Bethsaida Seventh Day Church
One of the obvious problems associated with categories is simply not having one. Some location services will fill in the blanks when
they are unsure of what a place is with a non-informative category label such as “local business” or “establishment.” We prefer to leave
the label off all together if we cannot provide a meaningful one (it’s worth noting that this is rare; over 97% of our places in the US
have a category assigned). This can happen when we either can’t get reliable information about what a place is, or if the description of
the place has not been mapped to our taxonomy yet. When Bethsaida Seventh Day Church first surfaced in our data, it was a case of the former problem.
|Bethsaida Seventh Day Church
You might be thinking: “Why don’t you just look at the name? You can plainly see that it’s a church!” It turns out that trying to
assign categories strictly based off of business names is an unreliable approach. While it’s true that “church” often shows up in the
names of churches, it also shows up in the names of other things, such as the radio station Wxmc-1310 Am-New Jerusalem Church Lines.
So, categorizing based on the word “church” would get that wrong. Now you might be thinking something along the lines of: “But it will
work if Church is the first or last word, you could use regular expressions, right?” However, even when you restrict the search with
these types of rules you’ll still run into things like Church & Dwight Co., which manufactures cleaning products or Thomas Carton Church, an ophthalmologist.
|Wxmc-1310 AM-New Jerusalem Church Lines
|Church & Dwight Co.
|Thomas Carton Church
When businesses without categories pop up in our data, they typically get categories assigned quickly since we have a dynamic
categorization system in place that allows us to make changes at any time to rectify any problems.
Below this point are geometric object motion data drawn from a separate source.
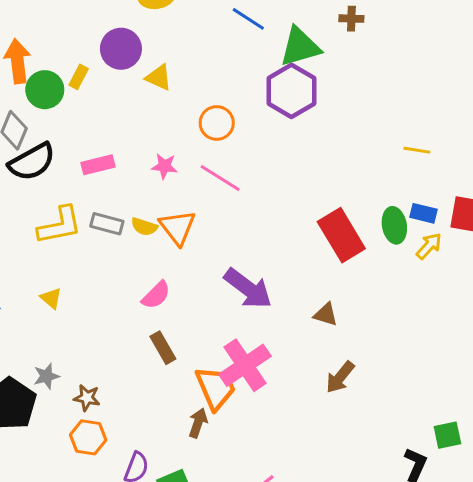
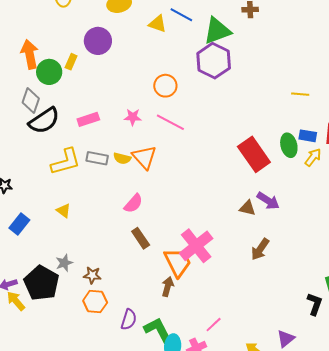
yellow triangle: (159, 77) -> (158, 24), moved
purple arrow: (248, 288) -> (268, 201), moved, size x0.7

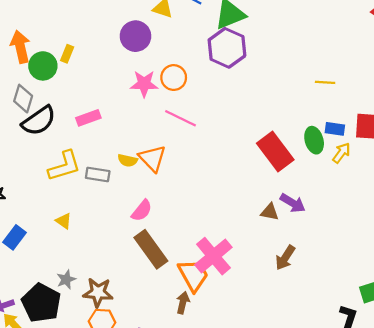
purple circle: (98, 41) -> (135, 36), moved
pink star: (133, 117) -> (144, 84), moved, size x1.4
gray rectangle: (97, 158) -> (98, 174), moved
brown rectangle: (141, 238) -> (151, 249), size x1.6
brown star: (92, 275) -> (98, 292), size x1.5

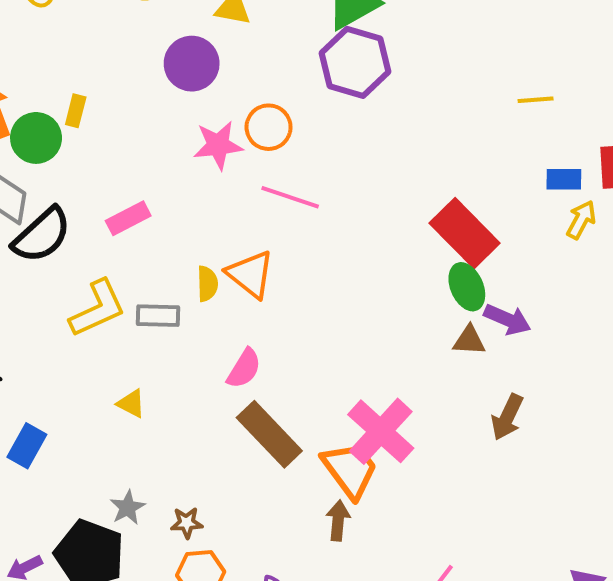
green ellipse: (314, 140) -> (467, 287), moved
yellow semicircle: (128, 160) -> (207, 284), turned -96
yellow triangle: (64, 221) -> (131, 404), moved
brown star: (98, 292) -> (187, 523), size x0.6

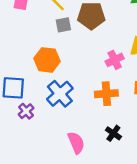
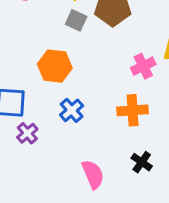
gray square: (63, 25) -> (76, 20), turned 35
blue cross: (60, 94) -> (72, 110), size x0.7

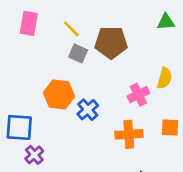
blue cross: (72, 110) -> (88, 110), moved

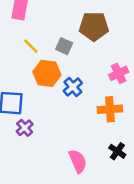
yellow line: (71, 29) -> (31, 46), moved
gray square: (78, 53) -> (64, 46), moved

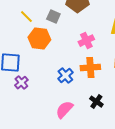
pink cross: (119, 73) -> (86, 41), moved
blue cross: (73, 87) -> (65, 76), moved
pink semicircle: (78, 161) -> (64, 110), turned -114

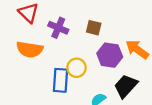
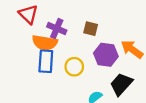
orange semicircle: (30, 49) -> (45, 43), moved
blue rectangle: (61, 80) -> (46, 61), moved

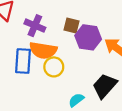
orange semicircle: (45, 43) -> (43, 50), moved
purple hexagon: (106, 55) -> (88, 37), moved

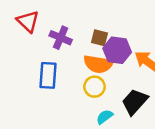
orange semicircle: (43, 50) -> (98, 64), moved
yellow circle: (54, 67) -> (94, 87), moved

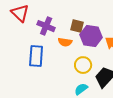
orange semicircle: (98, 64) -> (65, 42), moved, size x0.6
yellow circle: (94, 87) -> (83, 65), moved

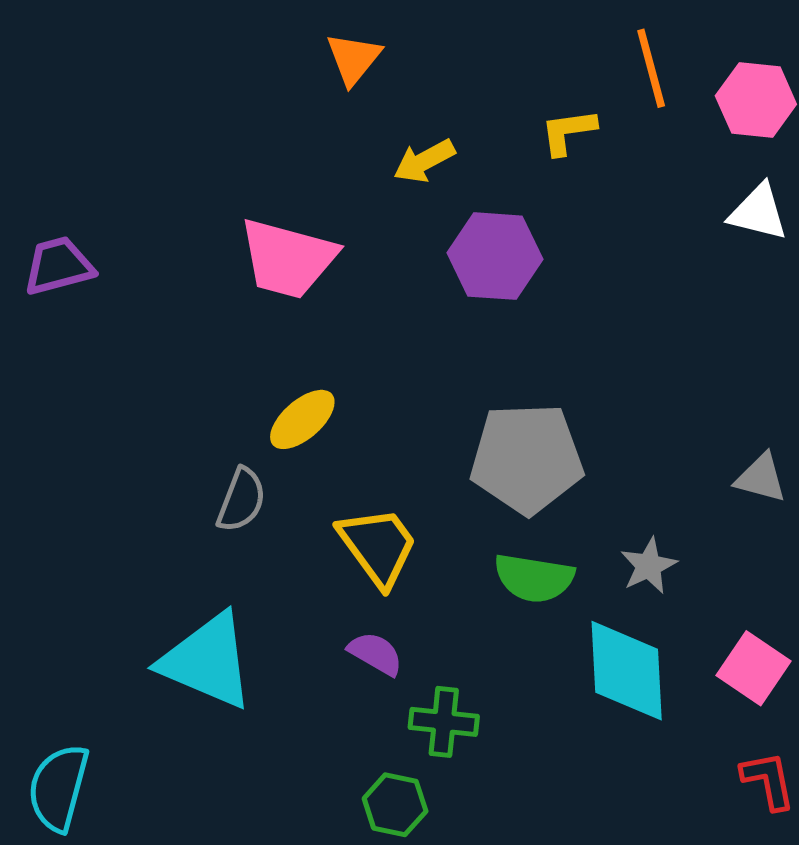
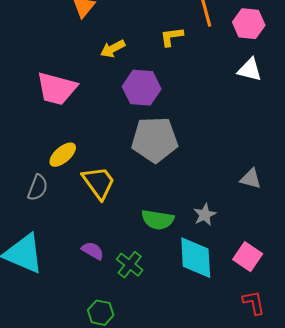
gray pentagon: (527, 458) -> (155, 140), moved
yellow trapezoid: (378, 546) -> (99, 183), moved
green cross: (444, 722) -> (130, 265), moved, turned 32

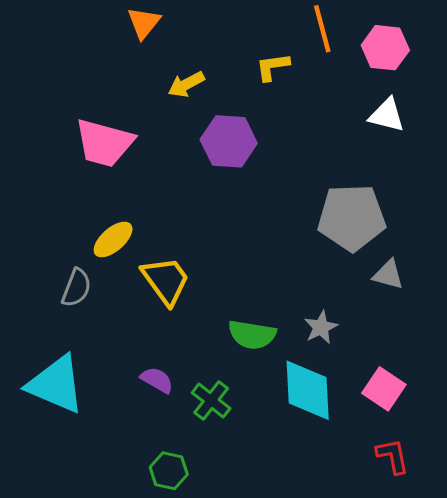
gray pentagon: (155, 140) -> (352, 218), moved

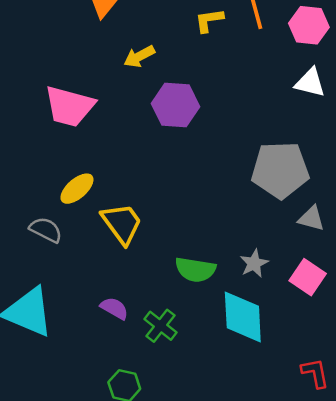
yellow L-shape: (273, 67) -> (209, 20), moved
gray semicircle: (76, 288) -> (46, 230), turned -84
pink square: (384, 389) -> (308, 277), moved

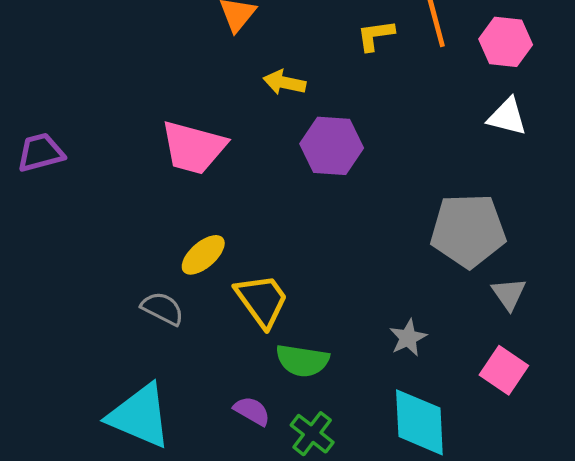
yellow arrow: (139, 56) -> (284, 83), turned 40
gray triangle: (311, 219) -> (509, 294), turned 40
gray star: (254, 263) -> (408, 338), moved
green semicircle: (195, 270) -> (302, 361), moved

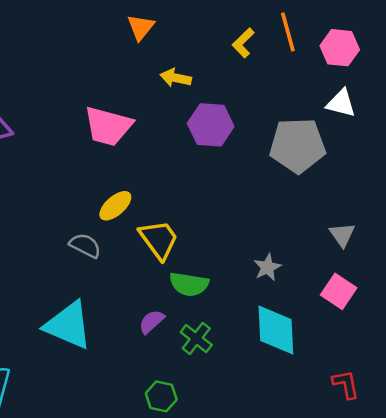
yellow L-shape: (376, 35) -> (243, 43), turned -36
gray pentagon: (468, 230) -> (298, 145), moved
purple semicircle: (252, 411) -> (152, 322), turned -72

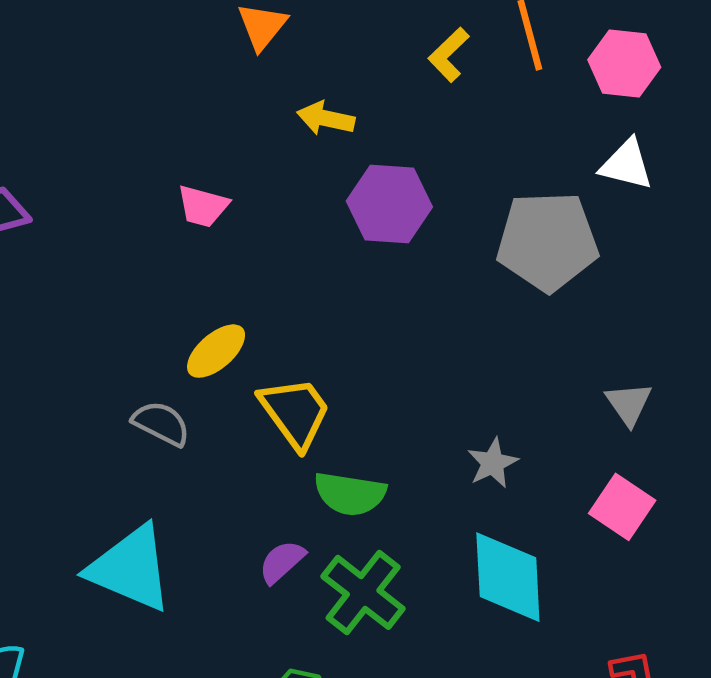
pink trapezoid: (108, 126) -> (203, 206), size x0.6
green cross: (196, 338) -> (363, 592), size x1.4

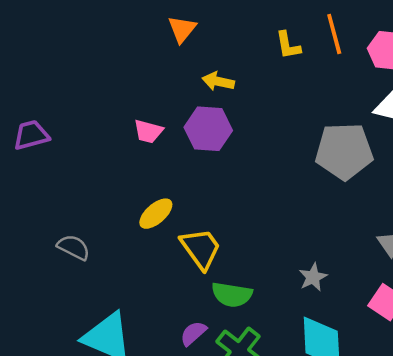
yellow L-shape: (449, 55) -> (288, 45), turned -56
purple hexagon: (389, 204) -> (208, 129), moved
gray semicircle: (161, 423) -> (74, 247), moved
We add new taxonomy mappings every
month, which leads to both adding new categories and correcting existing errors. On top of that, we’re constantly adding new sources to
continually improve the quality of our places data. With new data and new category mappings, we assign meaningful categories to Factual
places on an ongoing basis.
The recent increasing popularity of vaping has lead to a rise in vape-associated businesses, e.g. retail stores and vape bars, where
people can gather to vape together. One such establishment, Vape Star, was initially mislabeled as providing home improvement services.
As mentioned above, one of the challenges in assigning categories is mapping the components of our sources’ taxonomies onto our own.
The problem for Vape Star is that one of the sources provided a category of “pipe and smoker”, which we had incorrectly mapped to our
home improvement node. This happened because in lots of instances, “pipe” legitimately shows up in descriptions of home improvement
businesses. For example, businesses like Southland Pipe and
Star Pipe Products that sell supplies for pipe-specific construction are often described using just the words “pipe” or “pipes”. So you can see how “pipe and smoker” could be grouped with those other descriptions. In cases like this, we simply update that mapping in our system, and any businesses with this description get automatically assigned to the appropriate Factual category.
Assigning the correct categories to places is deceptively tricky, but it is exactly the type of problem that our engineers love to take
on at Factual. We embrace the challenge and allot a considerable amount of time and resources towards ensuring that our Global Places
data continue to have the most accurate and comprehensive category coverage possible.